Es darf auch nicht übersehen werden, dass der Anwendungsbereich der Glücksspielabgabe sich nicht primär aus § 58 Abs. 3 GSpG ergibt, sondern aus § 57 Abs. 1 GSpG, dem Grundtatbestand für den Regelfall der Glücksspielabgabe, nämlich für entgeltliche Glücksspiele. Danach unterliegen Ausspielungen an denen die Teilnahme vom Inland aus erfolgt, einer Glücksspielabgabe. Glücksspiele ohne Einsatz sind als Sonderfall der Glücksspielabgabe zu verstehen, für den die allgemeine Voraussetzung des Regelfalls gemäß § 57 Abs. 1 GSpG genau so gilt. Es ist nicht davon auszugeben, dass der Sondertatbestand der ermäßigten Glücksspielabgabe gemäß § 58 Abs. 3 GSpG einen weiteren Anwendungsbereich als der Regeltatbestand hat.

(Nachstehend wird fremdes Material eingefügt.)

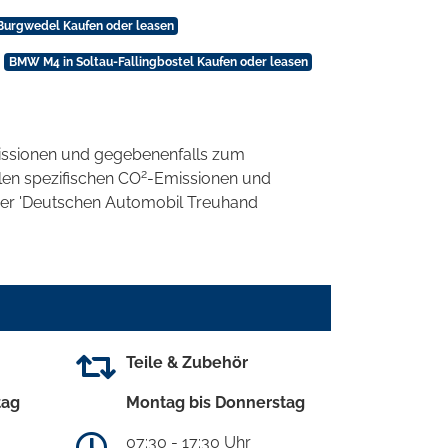
urgwedel Kaufen oder leasen
BMW M4 in Soltau-Fallingbostel Kaufen oder leasen
ssionen und gegebenenfalls zum
2
llen spezifischen CO
-Emissionen und
 der 'Deutschen Automobil Treuhand
Teile & Zubehör
tag
Montag bis Donnerstag
07:30 - 17:30 Uhr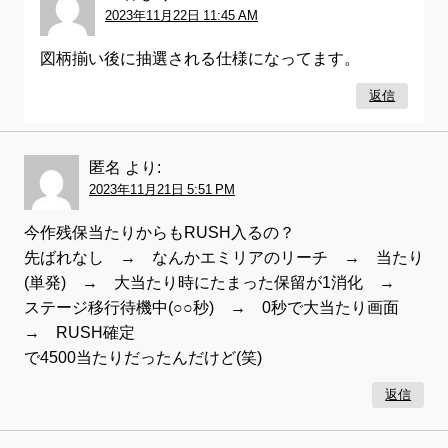
2023年11月22日 11:45 AM
図柄揃い後に抽選される仕様になってます。
返信
匿名
より:
2023年11月21日 5:51 PM
今作残保当たりからもRUSH入るの？
先ばれなし → なんかエミリアのリーチ → 当たり
(単発) → 大当たり時にたまった保留が1消化 →
ステージ移行待機中(○○秒) → 0秒で大当たり画面
→ RUSH確定
で4500当たりだったんだけど(笑)
返信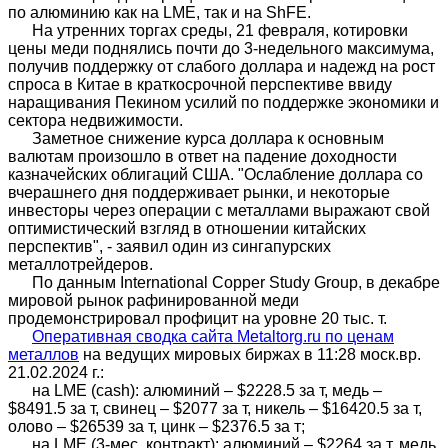
по алюминию как на LME, так и на ShFE.
На утренних торгах среды, 21 февраля, котировки
цены меди поднялись почти до 3-недельного максимума,
получив поддержку от слабого доллара и надежд на рост
спроса в Китае в краткосрочной перспективе ввиду
наращивания Пекином усилий по поддержке экономики и
сектора недвижимости.
Заметное снижение курса доллара к основным
валютам произошло в ответ на падение доходности
казначейских облигаций США. "Ослабление доллара со
вчерашнего дня поддерживает рынки, и некоторые
инвесторы через операции с металлами выражают свой
оптимистический взгляд в отношении китайских
перспектив", - заявил один из сингапурских
металлотрейдеров.
По данным International Copper Study Group, в декабре
мировой рынок рафинированной меди
продемонстрировал профицит на уровне 20 тыс. т.
Оперативная сводка сайта Metaltorg.ru по ценам
металлов
на ведущих мировых биржах в 11:28 моск.вр.
21.02.2024 г.:
на LME (cash): алюминий – $2228.5 за т, медь –
$8491.5 за т, свинец – $2077 за т, никель – $16420.5 за т,
олово – $26539 за т, цинк – $2376.5 за т;
на LME (3-мес. контракт): алюминий – $2264 за т, медь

Es ist, aufgrund der Einwohnerzahl Österreichs, durchaus realistisch, dass für Österreich die wirtschaftliche Relevanz länderübergreifender Gewinnspiele, an denen es beteiligt ist, im Verhältnis zur wirtschaftlichen Bedeutung solcher Gewinnspiele für andere, mitbeteiligte Länder, gering ist. Die Besteuerung aller Gewinne, die im Rahmen eines länderübergreifenden Gewinnspiels insgesamt in Aussicht gestellt worden sind, in Österreich, würde generell dazu führen, dass der abverlangte Steuerbetrag den, auf die Teilnahme an dem Gewinnspiel bezogenen, österreichischen Unternehmensgewinn, bei weitem übersteigt.
Auch wenn es zu den Aufgaben eines Unternehmens gehört, jedenfalls für die Entrichtung der Glücksspielabgabe vorzusorgen, gibt es keine Anhaltspunkte dafür, dass eine derartige Besteuerung vom Gesetzgeber intendiert worden ist.

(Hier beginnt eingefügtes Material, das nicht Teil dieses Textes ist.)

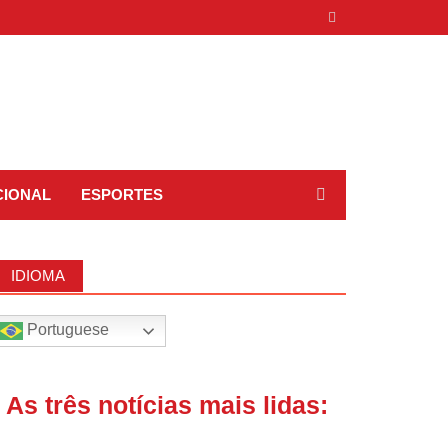
CIONAL
ESPORTES
IDIOMA
Portuguese
| As três notícias mais lidas: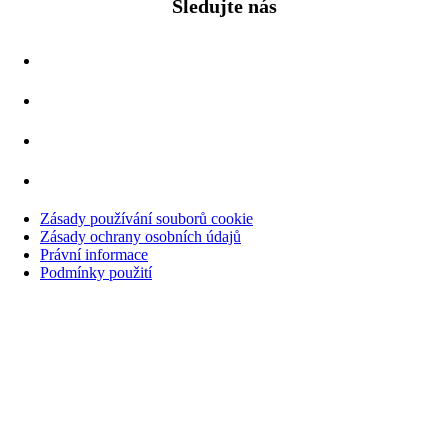
Sledujte nás
Zásady používání souborů cookie
Zásady ochrany osobních údajů
Právní informace
Podmínky použití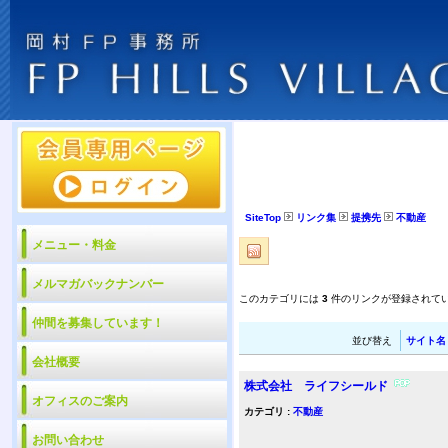
SiteTop
リンク集
提携先
不動産
メニュー・料金
メルマガバックナンバー
このカテゴリには
3
件のリンクが登録されて
仲間を募集しています！
並び替え
サイト名
会社概要
株式会社 ライフシールド
オフィスのご案内
カテゴリ :
不動産
お問い合わせ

Darüber hinaus ist festzustellen:
Nach der Rechtsprechung des Verwaltungsgerichtshofes zu ) bedeutet ‚Inaussichtstellen' iSd § 2 GSpG dass der Unternehmer an dem Erlag des Vermögensgegenstandes, den der Spielteilnehmer zum Zweck des Spieles leistet, die Zusage knüpft, dass im Gewinnfall gemäß den Spielregeln ein Gewinn ausbezahlt wird. Demnach hängt es vom Inhalt der Spielregeln ab, was dem Spielteilnehmer zugesagt wird. Im Hinblick darauf, dass auch in § 58 Abs. 3 GSpG auf die Besteuerung des in Aussicht gestellten Gewinnes abstellt, darf im zu beurteilenden Fall nicht übersehen werden, dass in den Spielregeln dieses Gewinnspieles gleich zu Anfang ausdrücklich darüber informiert wurde, dass dieses Gewinnspiel nicht nur in Österreich sondern auch in Deutschland und Luxemburg veranstaltet wird, und die Auflistung der Gewinne nicht nur an Österreich sondern deutlich auch an Deutschland und Luxemburg gerichtet war. Demnach konnte ein durchschnittlich aufmerksamer Spielteilnehmer nicht damit rechnen, dass sämtliche Gewinne auf Österreich entfallen. Vielmehr konnte ein von Österreich aus teilnehmender Spieler vernünftigerweise davon ausgehen, dass ihm nur Gewinne, die im österreichischen Preispool enthalten sind, zugesagt werden. Wenn auch von einem durchschnittlich aufmerksamen Spielteilnehmer nicht erwartet werden konnte, aufgrund der im Wunschzettel enthaltenen Information: Gewinnchance 1:4, sich den auf Österreich entfallenden, prozentuellen Gewinnanteil auszurechnen, so mit diesem Hinweis doch verdeutlicht worden, dass den von Österreich aus teilnehmenden Spielern nicht alle, in diesem länderübergreifenden Gewinnspiel überhaupt mögliche, Gewinne zugesagt werden.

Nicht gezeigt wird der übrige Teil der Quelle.